TASK TO CARRY OUT:
Would you restate every entry below word for word? Leave out the pictures.

Rendered page images:
══════════════════════════════
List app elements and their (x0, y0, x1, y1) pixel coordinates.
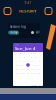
staticText: 33 (31, 72, 33, 74)
staticText: 2023 (15, 44, 19, 46)
staticText: All (36, 31, 40, 34)
staticText: 35 (38, 72, 40, 74)
staticText: 18 (27, 64, 29, 66)
staticText: 34 (34, 72, 36, 74)
staticText: HISTORY (19, 8, 37, 14)
staticText: 3 (24, 56, 25, 58)
staticText: 28 (38, 68, 40, 70)
staticText: OK (39, 84, 41, 86)
staticText: 30 (20, 72, 22, 74)
staticText: 6 (35, 56, 36, 58)
staticText: 9 (20, 60, 21, 62)
staticText: 9:41 (24, 1, 32, 5)
staticText: 26 (31, 68, 33, 70)
staticText: 25 (27, 68, 29, 70)
staticText: CANCEL (31, 84, 37, 86)
staticText: 29 (16, 72, 18, 74)
staticText: 27 (34, 68, 36, 70)
staticText: Session log (10, 25, 26, 28)
staticText: 11 (27, 60, 29, 62)
staticText: 20 (34, 64, 36, 66)
staticText: 5 (31, 56, 32, 58)
staticText: 19 (31, 64, 33, 66)
staticText: 31 (23, 72, 25, 74)
staticText: 22 (16, 68, 18, 70)
staticText: 17 (23, 64, 25, 66)
staticText: 15 (16, 64, 18, 66)
button[interactable]: Menu (45, 8, 52, 14)
staticText: 13 (34, 60, 36, 62)
staticText: 14 (38, 60, 40, 62)
staticText: 12 (31, 60, 33, 62)
staticText: Sun, Jun 4 (15, 46, 35, 51)
staticText: 10 (23, 60, 25, 62)
staticText: Today (10, 31, 17, 34)
staticText: 24 (23, 68, 25, 70)
staticText: 8 (16, 60, 17, 62)
staticText: 32 (27, 72, 29, 74)
button[interactable]: CANCEL (31, 84, 37, 86)
staticText: 21 (38, 64, 40, 66)
staticText: 2 (20, 56, 21, 58)
staticText: 23 (20, 68, 22, 70)
button[interactable]: OK (39, 84, 41, 86)
staticText: 16 (20, 64, 22, 66)
staticText: 1 (16, 56, 17, 58)
button[interactable]: Back (4, 8, 11, 14)
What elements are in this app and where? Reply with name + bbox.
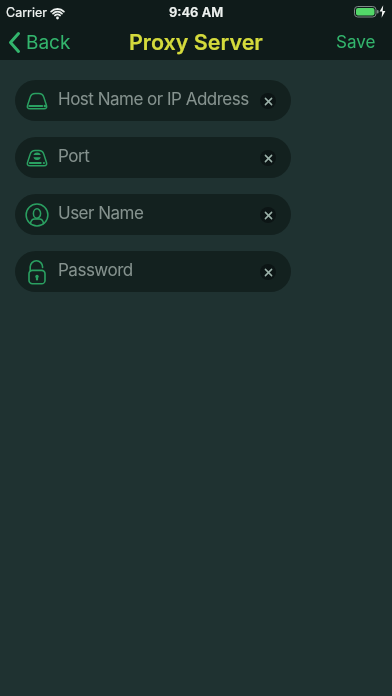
══════════════════════════════
SOLUTION TO THE EXERCISE:
List app elements and their (x0, y0, x1, y1) pixel coordinates.
staticText: 33 (31, 72, 33, 74)
staticText: 2023 (15, 44, 19, 46)
staticText: All (36, 31, 40, 34)
staticText: 35 (38, 72, 40, 74)
staticText: 18 (27, 64, 29, 66)
staticText: 34 (34, 72, 36, 74)
staticText: HISTORY (19, 8, 37, 14)
staticText: 3 (24, 56, 25, 58)
staticText: 28 (38, 68, 40, 70)
staticText: OK (39, 84, 41, 86)
staticText: 30 (20, 72, 22, 74)
staticText: 6 (35, 56, 36, 58)
staticText: 9 (20, 60, 21, 62)
staticText: 9:41 (24, 1, 32, 5)
staticText: 26 (31, 68, 33, 70)
staticText: 25 (27, 68, 29, 70)
staticText: CANCEL (31, 84, 37, 86)
staticText: 29 (16, 72, 18, 74)
staticText: 27 (34, 68, 36, 70)
staticText: Session log (10, 25, 26, 28)
staticText: 11 (27, 60, 29, 62)
staticText: 20 (34, 64, 36, 66)
staticText: 5 (31, 56, 32, 58)
staticText: 19 (31, 64, 33, 66)
staticText: 31 (23, 72, 25, 74)
staticText: 22 (16, 68, 18, 70)
staticText: 17 (23, 64, 25, 66)
staticText: 15 (16, 64, 18, 66)
button[interactable]: Menu (45, 8, 52, 14)
staticText: 13 (34, 60, 36, 62)
staticText: 14 (38, 60, 40, 62)
staticText: 12 (31, 60, 33, 62)
staticText: Sun, Jun 4 (15, 46, 35, 51)
staticText: 10 (23, 60, 25, 62)
staticText: Today (10, 31, 17, 34)
staticText: 24 (23, 68, 25, 70)
staticText: 8 (16, 60, 17, 62)
staticText: 32 (27, 72, 29, 74)
button[interactable]: CANCEL (31, 84, 37, 86)
staticText: 21 (38, 64, 40, 66)
staticText: 2 (20, 56, 21, 58)
staticText: 23 (20, 68, 22, 70)
button[interactable]: OK (39, 84, 41, 86)
staticText: 16 (20, 64, 22, 66)
staticText: 1 (16, 56, 17, 58)
button[interactable]: Back (4, 8, 11, 14)
What elements are in this app and where? Reply with name + bbox.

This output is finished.